We’re used to seeing Bluetooth connection options and advanced GUI control panels in new cars – that’s been the norm since the advent of Onstar. But with connected technology becoming increasingly less expensive to create and increasingly more available, we’re about to experience a new level of connectivity in years to come. Gartner predicts new vehicles with data connectivity options (either a direct connection from within the vehicle, or by connecting to a mobile device) will increase to 61 million by 2020.
An increased ability to connect to apps and other information you have in a cloud will make it easier to interact with the world around you – all without leaving your vehicle. Your vehicle could recommend what coffee to order from your favorite cafe based on your ordering history, time of day, and any specials the shop has going on.

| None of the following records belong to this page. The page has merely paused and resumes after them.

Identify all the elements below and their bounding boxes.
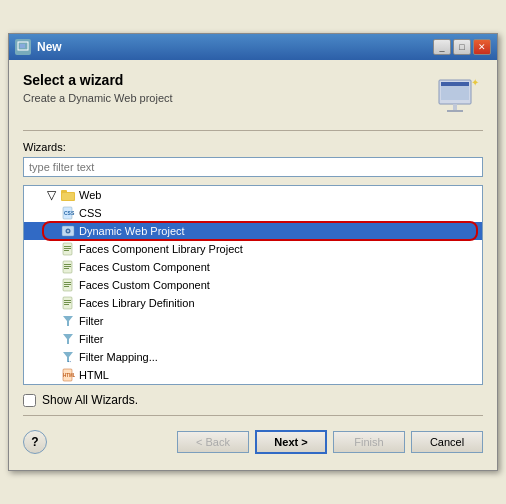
- button-bar: ? < Back Next > Finish Cancel: [23, 424, 483, 458]
- cancel-button[interactable]: Cancel: [411, 431, 483, 453]
- svg-rect-22: [64, 266, 71, 267]
- finish-button[interactable]: Finish: [333, 431, 405, 453]
- html-icon: HTML: [60, 367, 76, 383]
- page-icon-css: CSS: [60, 205, 76, 221]
- svg-rect-6: [447, 110, 463, 112]
- svg-marker-33: [63, 334, 73, 344]
- svg-text:✦: ✦: [471, 77, 479, 88]
- header-separator: [23, 130, 483, 131]
- filter-mapping-icon: ↔: [60, 349, 76, 365]
- window-title: New: [37, 40, 62, 54]
- svg-rect-19: [64, 250, 69, 251]
- bottom-separator: [23, 415, 483, 416]
- svg-rect-5: [453, 104, 457, 110]
- tree-item-filter2[interactable]: Filter: [24, 330, 482, 348]
- header-section: Select a wizard Create a Dynamic Web pro…: [23, 72, 483, 120]
- svg-rect-10: [62, 193, 74, 200]
- svg-text:CSS: CSS: [64, 210, 75, 216]
- tree-item-html[interactable]: HTML HTML: [24, 366, 482, 384]
- tree-label-web: Web: [79, 189, 101, 201]
- svg-text:↔: ↔: [67, 358, 72, 364]
- svg-rect-1: [20, 44, 25, 48]
- tree-label-faces-def: Faces Custom Component: [79, 279, 210, 291]
- wizard-tree[interactable]: ▽ Web CSS CSS: [23, 185, 483, 385]
- tree-item-faces-component-library[interactable]: Faces Component Library Project: [24, 240, 482, 258]
- new-wizard-dialog: New _ □ ✕ Select a wizard Create a Dynam…: [8, 33, 498, 471]
- expand-icon-web: ▽: [44, 188, 58, 202]
- tree-label-faces-lib: Faces Library Definition: [79, 297, 195, 309]
- tree-label-faces-comp: Faces Component Library Project: [79, 243, 243, 255]
- maximize-button[interactable]: □: [453, 39, 471, 55]
- tree-label-faces-custom: Faces Custom Component: [79, 261, 210, 273]
- close-button[interactable]: ✕: [473, 39, 491, 55]
- svg-rect-4: [441, 82, 469, 86]
- title-bar-left: New: [15, 39, 62, 55]
- tree-label-dynamic: Dynamic Web Project: [79, 225, 185, 237]
- header-text: Select a wizard Create a Dynamic Web pro…: [23, 72, 173, 104]
- filter-icon-1: [60, 313, 76, 329]
- gear-icon-dynamic: [60, 223, 76, 239]
- svg-rect-31: [64, 304, 69, 305]
- tree-item-faces-library[interactable]: Faces Library Definition: [24, 294, 482, 312]
- svg-rect-30: [64, 302, 71, 303]
- tree-item-faces-definitions[interactable]: Faces Custom Component: [24, 276, 482, 294]
- svg-rect-25: [64, 282, 71, 283]
- tree-label-html: HTML: [79, 369, 109, 381]
- wizard-icon: ✦: [435, 72, 483, 120]
- svg-marker-32: [63, 316, 73, 326]
- dialog-title: Select a wizard: [23, 72, 173, 88]
- tree-item-css[interactable]: CSS CSS: [24, 204, 482, 222]
- tree-item-web[interactable]: ▽ Web: [24, 186, 482, 204]
- page-icon-faces-comp: [60, 241, 76, 257]
- title-buttons: _ □ ✕: [433, 39, 491, 55]
- show-all-checkbox[interactable]: [23, 394, 36, 407]
- tree-item-filter1[interactable]: Filter: [24, 312, 482, 330]
- filter-input[interactable]: [23, 157, 483, 177]
- back-button[interactable]: < Back: [177, 431, 249, 453]
- svg-rect-21: [64, 264, 71, 265]
- show-all-label: Show All Wizards.: [42, 393, 138, 407]
- folder-icon-web: [60, 187, 76, 203]
- wizards-label: Wizards:: [23, 141, 483, 153]
- tree-item-dynamic-web-project[interactable]: Dynamic Web Project: [24, 222, 482, 240]
- tree-label-filter-mapping: Filter Mapping...: [79, 351, 158, 363]
- svg-point-15: [67, 230, 69, 232]
- tree-label-css: CSS: [79, 207, 102, 219]
- svg-text:HTML: HTML: [63, 373, 75, 378]
- help-button[interactable]: ?: [23, 430, 47, 454]
- page-icon-faces-def: [60, 277, 76, 293]
- tree-item-faces-custom[interactable]: Faces Custom Component: [24, 258, 482, 276]
- next-button[interactable]: Next >: [255, 430, 327, 454]
- dialog-content: Select a wizard Create a Dynamic Web pro…: [9, 60, 497, 470]
- svg-rect-18: [64, 248, 71, 249]
- tree-item-filter-mapping[interactable]: ↔ Filter Mapping...: [24, 348, 482, 366]
- svg-rect-29: [64, 300, 71, 301]
- tree-label-filter2: Filter: [79, 333, 103, 345]
- show-all-wizards: Show All Wizards.: [23, 393, 483, 407]
- title-bar: New _ □ ✕: [9, 34, 497, 60]
- tree-label-filter1: Filter: [79, 315, 103, 327]
- filter-icon-2: [60, 331, 76, 347]
- svg-rect-17: [64, 246, 71, 247]
- minimize-button[interactable]: _: [433, 39, 451, 55]
- tree-item-jsp[interactable]: JSP JSP: [24, 384, 482, 385]
- page-icon-faces-custom: [60, 259, 76, 275]
- svg-rect-27: [64, 286, 69, 287]
- window-icon: [15, 39, 31, 55]
- page-icon-faces-lib: [60, 295, 76, 311]
- svg-rect-23: [64, 268, 69, 269]
- svg-rect-26: [64, 284, 71, 285]
- dialog-subtitle: Create a Dynamic Web project: [23, 92, 173, 104]
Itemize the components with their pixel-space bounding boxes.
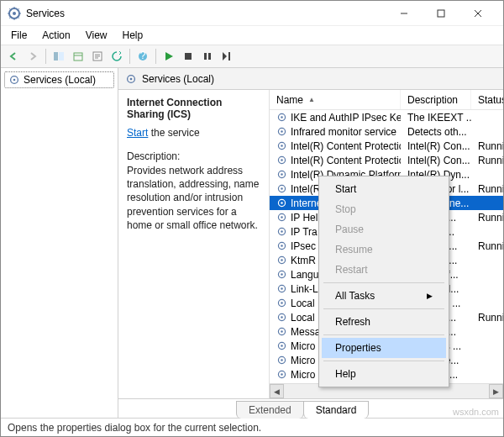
service-name: IP Tra <box>291 226 318 238</box>
tree-pane: Services (Local) <box>1 68 118 418</box>
svg-rect-15 <box>228 52 230 61</box>
svg-rect-8 <box>74 53 82 61</box>
context-menu-item[interactable]: All Tasks▶ <box>322 286 446 306</box>
gear-icon <box>276 312 287 323</box>
gear-icon <box>276 340 287 351</box>
menu-item-label: Stop <box>335 203 356 215</box>
description-text: Provides network address translation, ad… <box>127 164 260 232</box>
table-row[interactable]: Intel(R) Content Protection ...Intel(R) … <box>270 139 503 153</box>
svg-point-57 <box>281 373 282 375</box>
svg-point-23 <box>281 130 282 132</box>
menu-item-label: Help <box>335 368 356 380</box>
refresh-button[interactable] <box>108 47 126 66</box>
restart-service-button[interactable] <box>218 47 236 66</box>
scroll-right-button[interactable]: ▶ <box>489 384 503 398</box>
service-description: The IKEEXT ... <box>407 112 471 124</box>
table-row[interactable]: Infrared monitor serviceDetects oth... <box>270 124 503 139</box>
svg-rect-7 <box>59 52 64 61</box>
submenu-arrow-icon: ▶ <box>427 292 433 300</box>
context-menu-item[interactable]: Help <box>322 364 446 384</box>
pause-service-button[interactable] <box>198 47 217 66</box>
tab-standard[interactable]: Standard <box>303 401 370 419</box>
svg-point-27 <box>281 159 282 161</box>
menu-view[interactable]: View <box>79 28 114 43</box>
export-button[interactable] <box>69 47 87 66</box>
statusbar-text: Opens the properties dialog box for the … <box>8 422 261 434</box>
gear-icon <box>276 283 287 294</box>
svg-rect-3 <box>438 10 444 17</box>
menu-help[interactable]: Help <box>116 28 150 43</box>
column-header-name[interactable]: Name▲ <box>270 90 401 109</box>
tree-root-item[interactable]: Services (Local) <box>4 71 114 88</box>
svg-point-53 <box>281 345 282 346</box>
table-row[interactable]: Intel(R) Content Protection ...Intel(R) … <box>270 153 503 167</box>
start-after-text: the service <box>148 127 199 139</box>
minimize-button[interactable] <box>386 2 423 25</box>
back-button[interactable] <box>4 47 23 66</box>
gear-icon <box>125 73 137 85</box>
menu-file[interactable]: File <box>4 28 34 43</box>
svg-point-19 <box>130 77 133 80</box>
services-app-icon <box>8 7 21 20</box>
help-button[interactable]: ? <box>134 47 152 66</box>
show-hide-tree-button[interactable] <box>50 47 68 66</box>
svg-point-41 <box>281 259 282 261</box>
gear-icon <box>276 112 287 123</box>
column-header-status[interactable]: Status <box>471 90 504 109</box>
service-description: Detects oth... <box>407 126 467 138</box>
svg-text:?: ? <box>140 50 146 61</box>
svg-point-47 <box>281 302 282 303</box>
service-name: Micro <box>291 355 315 366</box>
menu-action[interactable]: Action <box>35 28 76 43</box>
toolbar: ? <box>1 45 503 68</box>
titlebar: Services <box>1 1 503 26</box>
service-name: Local <box>291 297 315 309</box>
statusbar: Opens the properties dialog box for the … <box>1 418 503 436</box>
menu-item-label: Resume <box>335 244 373 255</box>
context-menu-item[interactable]: Properties <box>322 338 446 358</box>
tab-extended[interactable]: Extended <box>236 401 304 419</box>
service-name: Micro <box>291 340 315 352</box>
context-menu-item[interactable]: Refresh <box>322 312 446 332</box>
svg-point-49 <box>281 316 282 318</box>
service-name: Messa <box>291 326 320 338</box>
start-service-link[interactable]: Start <box>127 127 148 139</box>
maximize-button[interactable] <box>423 2 459 25</box>
menubar: File Action View Help <box>1 26 503 45</box>
window-title: Services <box>26 8 386 19</box>
service-status: Running <box>478 183 503 195</box>
column-header-description[interactable]: Description <box>401 90 471 109</box>
context-menu-item[interactable]: Start <box>322 179 446 199</box>
svg-point-21 <box>281 116 282 118</box>
stop-service-button[interactable] <box>179 47 197 66</box>
svg-point-17 <box>13 79 16 82</box>
properties-button[interactable] <box>88 47 107 66</box>
gear-icon <box>276 269 287 280</box>
scroll-left-button[interactable]: ◀ <box>270 384 284 398</box>
svg-point-31 <box>281 187 282 189</box>
svg-rect-13 <box>204 53 207 60</box>
tree-root-label: Services (Local) <box>24 74 96 86</box>
gear-icon <box>276 183 287 194</box>
service-status: Running <box>478 155 503 166</box>
gear-icon <box>8 74 20 86</box>
service-name: IPsec <box>291 240 316 252</box>
forward-button[interactable] <box>24 47 42 66</box>
gear-icon <box>276 369 287 380</box>
context-menu: StartStopPauseResumeRestartAll Tasks▶Ref… <box>318 176 449 387</box>
service-name: Local <box>291 312 315 324</box>
start-service-button[interactable] <box>160 47 178 66</box>
gear-icon <box>276 240 287 251</box>
sort-asc-icon: ▲ <box>308 96 315 103</box>
close-button[interactable] <box>459 2 496 25</box>
service-status: Running <box>478 312 503 324</box>
context-menu-item: Resume <box>322 240 446 260</box>
gear-icon <box>276 126 287 137</box>
right-header: Services (Local) <box>118 68 503 90</box>
service-status: Running <box>478 240 503 252</box>
service-description: Intel(R) Con... <box>407 140 470 152</box>
svg-point-33 <box>281 202 282 203</box>
gear-icon <box>276 355 287 366</box>
table-row[interactable]: IKE and AuthIP IPsec Keying...The IKEEXT… <box>270 110 503 124</box>
svg-rect-12 <box>185 53 192 60</box>
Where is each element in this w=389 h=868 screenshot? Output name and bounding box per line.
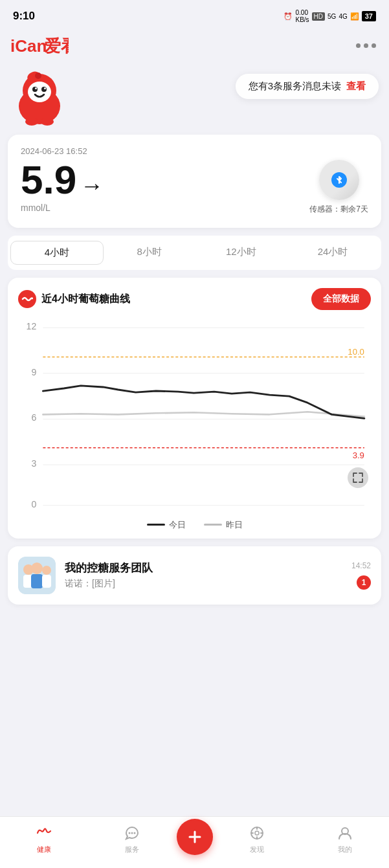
chart-container: 12 9 6 3 0 10.0 3.9 bbox=[18, 318, 371, 514]
nav-item-health[interactable]: 健康 bbox=[0, 824, 88, 854]
svg-text:12: 12 bbox=[27, 321, 37, 331]
nav-item-discover[interactable]: 发现 bbox=[213, 824, 301, 854]
chart-title: 近4小时葡萄糖曲线 bbox=[41, 293, 130, 306]
svg-text:iCan: iCan bbox=[10, 36, 47, 56]
svg-point-4 bbox=[28, 82, 51, 102]
svg-text:9: 9 bbox=[31, 367, 36, 377]
svg-text:10.0: 10.0 bbox=[348, 347, 364, 357]
battery: 37 bbox=[362, 11, 376, 21]
legend-today-line bbox=[147, 524, 165, 526]
svg-point-12 bbox=[35, 72, 41, 79]
signal-5g: 5G bbox=[328, 13, 336, 20]
svg-text:6: 6 bbox=[31, 412, 36, 423]
hd-icon: HD bbox=[312, 12, 325, 21]
svg-point-35 bbox=[31, 562, 43, 574]
add-button[interactable] bbox=[177, 819, 213, 855]
wifi-icon: 📶 bbox=[350, 12, 359, 21]
status-icons: ⏰ 0.00KB/s HD 5G 4G 📶 37 bbox=[283, 9, 376, 23]
tab-12h[interactable]: 12小时 bbox=[195, 241, 287, 265]
svg-point-45 bbox=[255, 831, 259, 835]
nav-item-add[interactable] bbox=[177, 819, 213, 860]
glucose-unit: mmol/L bbox=[21, 203, 104, 213]
svg-text:爱看: 爱看 bbox=[44, 36, 69, 56]
legend-today: 今日 bbox=[147, 519, 186, 531]
team-right: 14:52 1 bbox=[351, 561, 371, 590]
team-name: 我的控糖服务团队 bbox=[65, 561, 342, 575]
page-bottom-spacer bbox=[0, 612, 389, 671]
sensor-label: 传感器：剩余7天 bbox=[309, 204, 368, 215]
chart-title-area: 近4小时葡萄糖曲线 bbox=[18, 290, 130, 308]
svg-point-6 bbox=[41, 87, 47, 92]
logo-svg: iCan 爱看 bbox=[10, 34, 69, 57]
sensor-area: 传感器：剩余7天 bbox=[309, 160, 368, 215]
status-time: 9:10 bbox=[13, 10, 35, 23]
tab-4h[interactable]: 4小时 bbox=[10, 241, 104, 265]
svg-point-41 bbox=[134, 832, 136, 834]
legend-today-label: 今日 bbox=[169, 519, 186, 531]
svg-point-10 bbox=[41, 118, 54, 126]
svg-text:3: 3 bbox=[31, 458, 36, 469]
mascot-area: 您有3条服务消息未读 查看 bbox=[10, 62, 379, 127]
time-tabs: 4小时 8小时 12小时 24小时 bbox=[8, 236, 381, 270]
expand-chart-button[interactable] bbox=[348, 467, 368, 488]
glucose-timestamp: 2024-06-23 16:52 bbox=[21, 146, 368, 156]
notification-view-button[interactable]: 查看 bbox=[346, 80, 366, 93]
legend-yesterday: 昨日 bbox=[204, 519, 243, 531]
nav-item-service[interactable]: 服务 bbox=[88, 824, 176, 854]
mine-icon bbox=[336, 824, 354, 842]
svg-text:17:00: 17:00 bbox=[340, 513, 362, 514]
all-data-button[interactable]: 全部数据 bbox=[311, 288, 371, 310]
bluetooth-icon bbox=[331, 172, 347, 188]
legend-yesterday-label: 昨日 bbox=[226, 519, 243, 531]
nav-label-health: 健康 bbox=[37, 845, 51, 854]
svg-point-8 bbox=[44, 87, 46, 89]
svg-text:13:00: 13:00 bbox=[32, 513, 54, 514]
svg-point-39 bbox=[129, 832, 131, 834]
svg-text:16:00: 16:00 bbox=[256, 513, 277, 514]
app-header: iCan 爱看 bbox=[0, 28, 389, 62]
svg-point-7 bbox=[35, 87, 37, 89]
dot-2 bbox=[364, 43, 368, 48]
glucose-number: 5.9 bbox=[21, 160, 76, 200]
chart-header: 近4小时葡萄糖曲线 全部数据 bbox=[18, 288, 371, 310]
notification-banner: 您有3条服务消息未读 查看 bbox=[236, 74, 379, 99]
team-card[interactable]: 我的控糖服务团队 诺诺：[图片] 14:52 1 bbox=[8, 546, 381, 605]
svg-text:14:00: 14:00 bbox=[96, 513, 118, 514]
health-icon bbox=[35, 824, 53, 842]
team-avatar bbox=[18, 557, 56, 594]
glucose-card: 2024-06-23 16:52 5.9 → mmol/L 传感器：剩余7天 bbox=[8, 135, 381, 228]
team-info: 我的控糖服务团队 诺诺：[图片] bbox=[65, 561, 342, 590]
more-menu-button[interactable] bbox=[356, 43, 376, 48]
discover-icon bbox=[248, 824, 266, 842]
team-badge: 1 bbox=[357, 575, 371, 590]
team-message: 诺诺：[图片] bbox=[65, 578, 342, 590]
chart-legend: 今日 昨日 bbox=[18, 519, 371, 531]
svg-point-9 bbox=[25, 118, 38, 126]
signal-4g: 4G bbox=[339, 13, 347, 20]
glucose-reading: 5.9 → mmol/L bbox=[21, 160, 104, 213]
chart-icon bbox=[18, 290, 36, 308]
notification-text: 您有3条服务消息未读 bbox=[249, 80, 341, 93]
svg-rect-38 bbox=[42, 575, 51, 588]
tab-8h[interactable]: 8小时 bbox=[104, 241, 195, 265]
bottom-nav: 健康 服务 bbox=[0, 816, 389, 868]
svg-text:0: 0 bbox=[31, 499, 36, 509]
legend-yesterday-line bbox=[204, 524, 222, 526]
tab-24h[interactable]: 24小时 bbox=[287, 241, 379, 265]
svg-point-37 bbox=[42, 566, 51, 575]
svg-point-5 bbox=[32, 87, 38, 92]
svg-rect-36 bbox=[31, 574, 43, 588]
nav-label-mine: 我的 bbox=[338, 845, 352, 854]
sensor-circle bbox=[319, 160, 359, 200]
svg-text:3.9: 3.9 bbox=[353, 451, 364, 460]
service-icon bbox=[123, 824, 141, 842]
status-bar: 9:10 ⏰ 0.00KB/s HD 5G 4G 📶 37 bbox=[0, 0, 389, 28]
svg-text:15:00: 15:00 bbox=[161, 513, 182, 514]
network-info: 0.00KB/s bbox=[295, 9, 309, 23]
nav-label-service: 服务 bbox=[125, 845, 139, 854]
nav-item-mine[interactable]: 我的 bbox=[301, 824, 389, 854]
glucose-main: 5.9 → mmol/L 传感器：剩余7天 bbox=[21, 160, 368, 215]
mascot bbox=[10, 69, 69, 127]
alarm-icon: ⏰ bbox=[283, 12, 293, 21]
team-time: 14:52 bbox=[351, 561, 371, 570]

In addition to exciting real-world connection options like this, safety features and automated driving are becoming more fine-tuned and easier than ever to use.
As these features become more prevalent in new vehicles, consumers ultimately will expect them to be included in the package when they are in the market for a new car. Normalizing connectivity puts the consumer first, because the connected features they expect and want are what they’ll be looking for and ultimately buying. Companies in the auto industry are looking to meet those individual-specific needs in order to increase sales and build long-term relationships.
Connectivity will benefit the auto industry, but it will also give consumers the advantage.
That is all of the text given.